BEGIN Materials provided
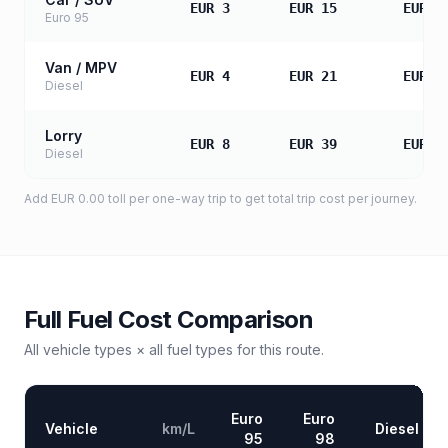
EUR 3
EUR 15
EUR 3
Euro 95
Van / MPV
EUR 4
EUR 21
EUR 4
Diesel
Lorry
EUR 8
EUR 39
EUR 7
Diesel
Add
EUR 0.00
toll
per one-way trip to get total trip cost per journey.
Full Fuel Cost Comparison
All vehicle types × all fuel types for this route.
Euro
Euro
Vehicle
km/L
Diesel
95
98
END Materials provided
Set down the lines of the records above exactly, apart from the pictures.

EUR 3
EUR 15
EUR 3
Euro 95
Van / MPV
EUR 4
EUR 21
EUR 4
Diesel
Lorry
EUR 8
EUR 39
EUR 7
Diesel
Add
EUR 0.00
toll
per one-way trip to get total trip cost per journey.
Full Fuel Cost Comparison
All vehicle types × all fuel types for this route.
Euro
Euro
Vehicle
km/L
Diesel
95
98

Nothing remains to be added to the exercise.